Wieder rollte Marie Harcourt im Auswandererwagen westwärts. Als der Zug das ebene Land verlassen hatte und sich auf die Paßhöhe von Selkirks hinaufarbeitete, kam man mitten in den Winter. Berge und Hügel waren vom Scheitel bis zum Fuß mit Schnee bedeckt, nur die mächtigen Bäume bildeten tiefgrüne Punkte in dem eintönigen Weiß, und die Bergströme führten ihre rauschenden Wasser noch ungehemmt zu Thal. Marie war weit gereist, aber sie hatte nie etwas Großartigeres gesehen als dieses gewaltige Felsengebirge, dessen schroffe Bergmassen bedrückend, beängstigend wirkten. Ruhig und unbeachtet saß sie in ihrem Eckchen und der Zug rollte weiter und weiter, als ob es in alle Ewigkeit so fortgehen sollte.

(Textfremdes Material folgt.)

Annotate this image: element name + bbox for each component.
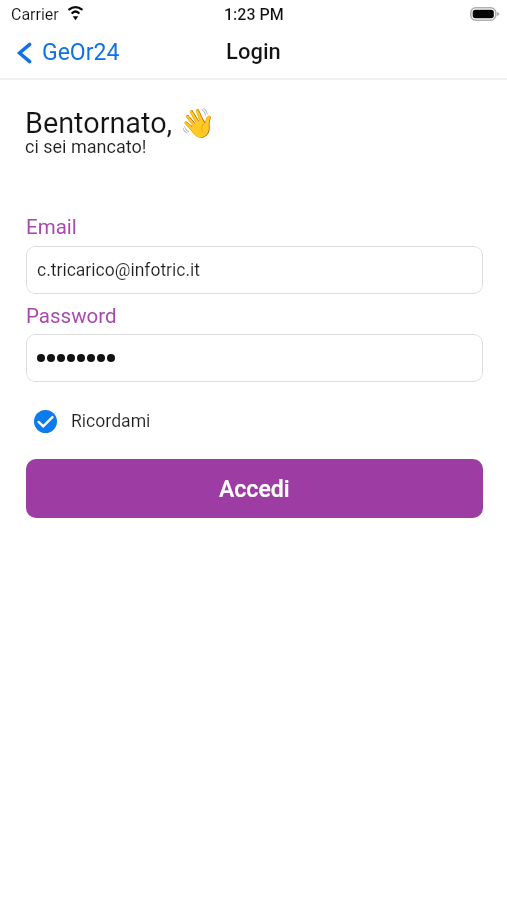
- other: Wi-Fi: [66, 5, 85, 18]
- staticText: Accedi: [219, 476, 290, 503]
- other: Battery full: [470, 7, 502, 21]
- staticText: ci sei mancato!: [25, 136, 147, 157]
- staticText: Password: [26, 304, 117, 328]
- button[interactable]: Ricordami: [19, 403, 151, 439]
- other: Back: [18, 43, 31, 63]
- button[interactable]: Back: [18, 39, 120, 66]
- button[interactable]: [26, 334, 483, 382]
- staticText: 1:23 PM: [224, 5, 284, 24]
- staticText: Ricordami: [71, 411, 151, 432]
- button[interactable]: c.tricarico@infotric.it: [26, 246, 483, 294]
- staticText: Email: [26, 215, 77, 239]
- staticText: GeOr24: [42, 39, 120, 66]
- button[interactable]: Accedi: [26, 459, 483, 518]
- staticText: Carrier: [11, 5, 59, 24]
- staticText: Login: [226, 39, 281, 65]
- staticText: c.tricarico@infotric.it: [37, 260, 201, 281]
- staticText: Bentornato, 👋: [25, 106, 216, 140]
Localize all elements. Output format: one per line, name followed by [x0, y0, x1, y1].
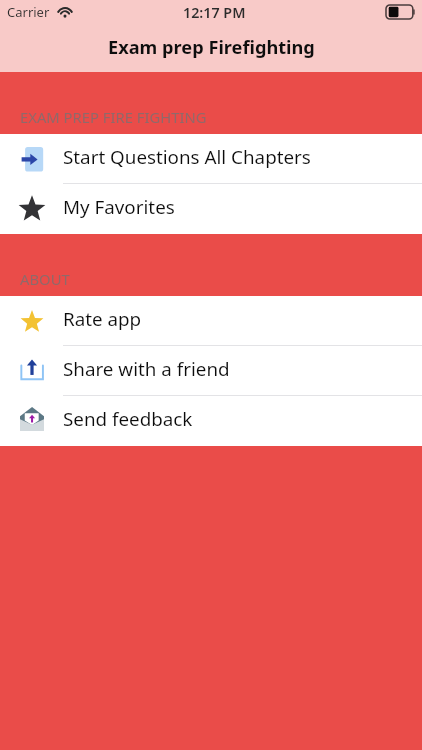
- staticText: Exam prep Firefighting: [108, 35, 315, 60]
- staticText: EXAM PREP FIRE FIGHTING: [20, 107, 207, 127]
- staticText: Share with a friend: [63, 356, 230, 382]
- staticText: Carrier: [7, 3, 50, 21]
- other: Star: [20, 309, 44, 333]
- button[interactable]: Start questions: [0, 134, 422, 184]
- other: Star: [18, 194, 46, 222]
- staticText: Rate app: [63, 306, 142, 332]
- button[interactable]: Star: [0, 296, 422, 346]
- other: Send feedback: [20, 407, 44, 431]
- staticText: My Favorites: [63, 194, 175, 220]
- staticText: Send feedback: [63, 406, 193, 432]
- staticText: ABOUT: [20, 269, 70, 289]
- other: Share: [19, 357, 45, 383]
- button[interactable]: Share: [0, 346, 422, 396]
- other: Start questions: [19, 146, 45, 172]
- staticText: Start Questions All Chapters: [63, 144, 311, 170]
- button[interactable]: Star: [0, 184, 422, 234]
- staticText: 12:17 PM: [183, 3, 246, 22]
- button[interactable]: Send feedback: [0, 396, 422, 446]
- other: Battery: [386, 5, 415, 19]
- other: Wi-Fi signal: [57, 6, 73, 17]
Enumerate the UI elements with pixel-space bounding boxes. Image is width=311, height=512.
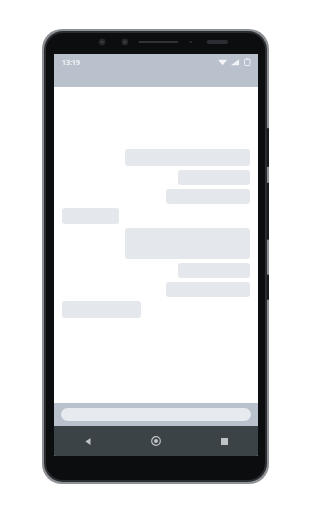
button[interactable]: Back (54, 426, 122, 456)
button[interactable]: Recent apps (190, 426, 258, 456)
staticText: 13:19 (62, 58, 80, 68)
button[interactable]: Home (122, 426, 190, 456)
button[interactable] (61, 408, 251, 421)
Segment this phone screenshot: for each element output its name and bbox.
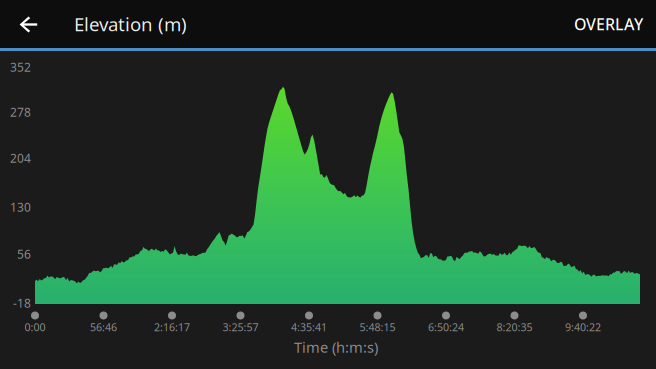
staticText: OVERLAY [574,13,643,35]
staticText: 2:16:17 [154,320,190,334]
staticText: 56:46 [90,320,117,334]
staticText: 6:50:24 [428,320,464,334]
staticText: 4:35:41 [291,320,327,334]
staticText: -18 [13,295,31,311]
staticText: 0:00 [24,320,46,334]
staticText: 8:20:35 [496,320,532,334]
staticText: 9:40:22 [565,320,601,334]
staticText: Time (h:m:s) [294,337,378,357]
button[interactable]: OVERLAY [533,0,643,48]
staticText: 130 [10,199,31,215]
staticText: Elevation (m) [74,12,187,36]
staticText: 56 [17,246,31,262]
staticText: 204 [10,150,31,166]
staticText: 5:48:15 [360,320,396,334]
staticText: 3:25:57 [222,320,258,334]
button[interactable]: Back [0,0,48,48]
staticText: 278 [10,104,31,120]
staticText: 352 [10,59,31,75]
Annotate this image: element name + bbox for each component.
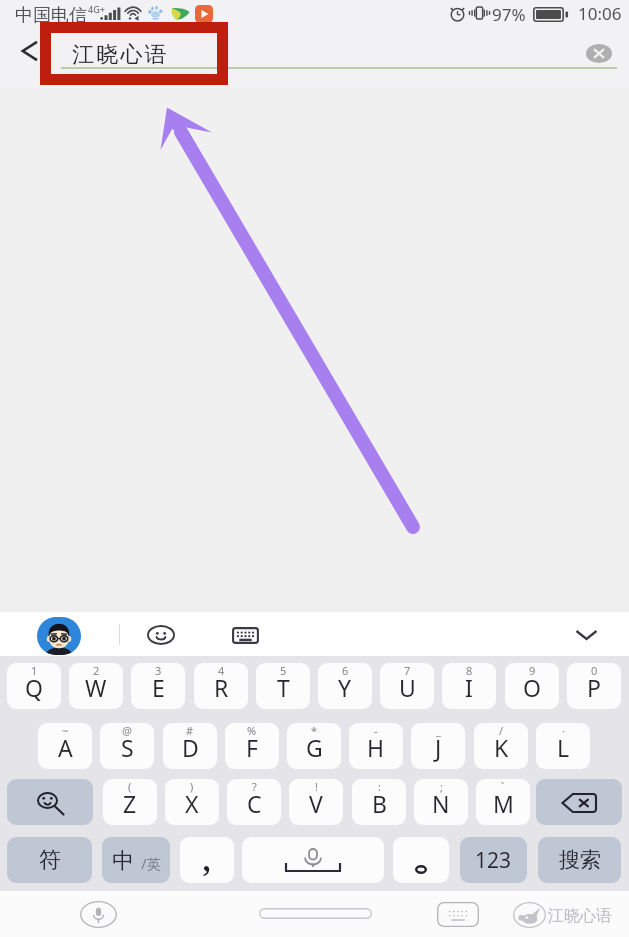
staticText: 0	[591, 663, 598, 678]
button[interactable]: 符	[7, 837, 92, 883]
button[interactable]: Emoji search	[7, 779, 93, 825]
staticText: #	[186, 723, 194, 738]
button[interactable]: 1	[7, 663, 61, 709]
button[interactable]: 3	[131, 663, 185, 709]
staticText: E	[152, 672, 165, 703]
button[interactable]: 2	[69, 663, 123, 709]
staticText: 4	[218, 663, 225, 678]
staticText: 6	[342, 663, 349, 678]
staticText: I	[465, 672, 473, 703]
staticText: 4G+	[88, 3, 105, 15]
staticText: 符	[39, 846, 61, 874]
button[interactable]: ,	[180, 837, 234, 883]
staticText: 5	[280, 663, 287, 678]
staticText: L	[557, 732, 570, 763]
button[interactable]: )	[165, 779, 219, 825]
button[interactable]: Clear text	[582, 38, 615, 68]
staticText: 8	[466, 663, 473, 678]
button[interactable]: 9	[505, 663, 559, 709]
staticText: Q	[25, 672, 43, 703]
staticText: Y	[338, 672, 352, 703]
button[interactable]: Space	[242, 837, 384, 883]
staticText: (	[128, 779, 132, 794]
staticText: Z	[123, 788, 137, 819]
button[interactable]: 123	[460, 837, 527, 883]
button[interactable]: (	[103, 779, 157, 825]
staticText: 中国电信	[15, 4, 87, 27]
button[interactable]: :	[352, 779, 406, 825]
staticText: O	[523, 672, 541, 703]
staticText: ~	[62, 723, 69, 738]
button[interactable]: 搜索	[538, 837, 621, 883]
staticText: ,	[202, 837, 212, 881]
button[interactable]: Backspace	[536, 779, 622, 825]
staticText: 7	[404, 663, 411, 678]
staticText: 中	[112, 847, 134, 875]
button[interactable]: 8	[442, 663, 496, 709]
staticText: F	[246, 732, 258, 763]
button[interactable]: %	[225, 723, 279, 769]
button[interactable]: Voice input	[80, 901, 117, 928]
staticText: ·	[562, 723, 565, 738]
button[interactable]: 7	[380, 663, 434, 709]
button[interactable]: 6	[318, 663, 372, 709]
staticText: 97%	[492, 3, 526, 26]
button[interactable]: Keyboard layout	[226, 622, 264, 648]
button[interactable]: -	[349, 723, 403, 769]
staticText: ;	[440, 779, 443, 794]
staticText: @	[122, 723, 132, 738]
button[interactable]: /	[474, 723, 528, 769]
staticText: H	[367, 732, 385, 763]
button[interactable]: #	[163, 723, 217, 769]
staticText: 江晓心语	[72, 41, 169, 69]
button[interactable]: 0	[567, 663, 621, 709]
button[interactable]: Keyboard	[437, 902, 479, 927]
button[interactable]: ;	[414, 779, 468, 825]
button[interactable]: ·	[536, 723, 590, 769]
staticText: R	[214, 672, 229, 703]
button[interactable]: Emoji	[142, 622, 180, 648]
staticText: K	[494, 732, 509, 763]
button[interactable]: ~	[38, 723, 92, 769]
button[interactable]: `	[476, 779, 530, 825]
staticText: G	[306, 732, 323, 763]
staticText: 9	[529, 663, 536, 678]
button[interactable]: Hide keyboard	[568, 621, 604, 649]
staticText: %	[247, 723, 257, 738]
staticText: 1	[31, 663, 38, 678]
staticText: V	[309, 788, 323, 819]
staticText: /英	[134, 854, 161, 873]
staticText: !	[315, 779, 318, 794]
staticText: J	[435, 732, 442, 763]
staticText: C	[247, 788, 262, 819]
button[interactable]: Back	[6, 32, 50, 76]
staticText: A	[58, 732, 73, 763]
button[interactable]: 中	[102, 837, 170, 883]
staticText: 搜索	[559, 847, 601, 873]
button[interactable]: 4	[194, 663, 248, 709]
button[interactable]: 5	[256, 663, 310, 709]
staticText: N	[432, 788, 450, 819]
staticText: -	[374, 723, 378, 738]
staticText: 江晓心语	[548, 906, 612, 926]
button[interactable]: @	[100, 723, 154, 769]
button[interactable]: *	[287, 723, 341, 769]
staticText: P	[587, 672, 601, 703]
button[interactable]: Home	[259, 908, 372, 919]
staticText: 10:06	[578, 2, 622, 25]
button[interactable]	[393, 837, 449, 883]
staticText: ?	[252, 779, 257, 794]
button[interactable]: _	[411, 723, 465, 769]
button[interactable]: Profile	[37, 617, 81, 655]
staticText: X	[185, 788, 199, 819]
staticText: `	[501, 779, 505, 794]
staticText: :	[378, 779, 381, 794]
button[interactable]: !	[289, 779, 343, 825]
button[interactable]: ?	[227, 779, 281, 825]
staticText: D	[182, 732, 199, 763]
staticText: 123	[475, 846, 512, 875]
staticText: 2	[93, 663, 100, 678]
staticText: T	[277, 672, 290, 703]
staticText: U	[399, 672, 416, 703]
staticText: 3	[155, 663, 162, 678]
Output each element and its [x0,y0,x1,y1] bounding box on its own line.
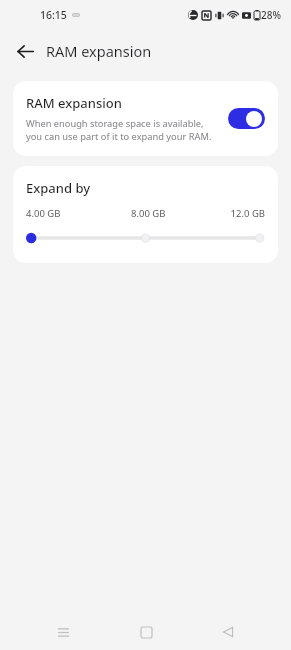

Die zwei Goldsucher von San Francisco waren wieder im selben Wagen und einer davon erkannte auch den Mulattenjungen wieder und redete ihn in seiner Weise freundlich an, erhielt aber nur ein zaghaftes Lächeln als Antwort, womit er sich gern zufrieden gab. Der Rotbärtige reiste im Salonwagen, kam aber von Zeit zu Zeit zu seinen Untergebenen herüber, um die bevorstehenden Wagnisse zu besprechen. Keinem fiel es ein, den Zweck der Reise geheimzuhalten, und mitunter beteiligten sich Mitreisende, die nur kurze Strecken zu fahren hatten, am Gespräch, und dann entstanden lange, eifrig geführte Erörterungen über die Ausführbarkeit des Unternehmens zu dieser Jahreszeit. Einer war dann immer überzeugt, daß es rein unmöglich, ein andrer, daß es Kinderspiel sei, und Marie hörte diese Streitfrage wohl ein dutzendmal abwägen. Die Belehrungen, die sie aus diesen Gesprächen zog, und die schweigende Weisheit, die ihr die schneebedeckten Bergriesen predigten, ließen ihr das Unternehmen immer abenteuerlicher, immer grauenvoller erscheinen. Alle Welt schien ja den Gedanken toll zu finden oder schüttelte wenigstens bedenklich den Kopf dazu, nur der Goldsucher, der Klondyke kannte, ließ sich in seiner Zuversicht nicht irre machen.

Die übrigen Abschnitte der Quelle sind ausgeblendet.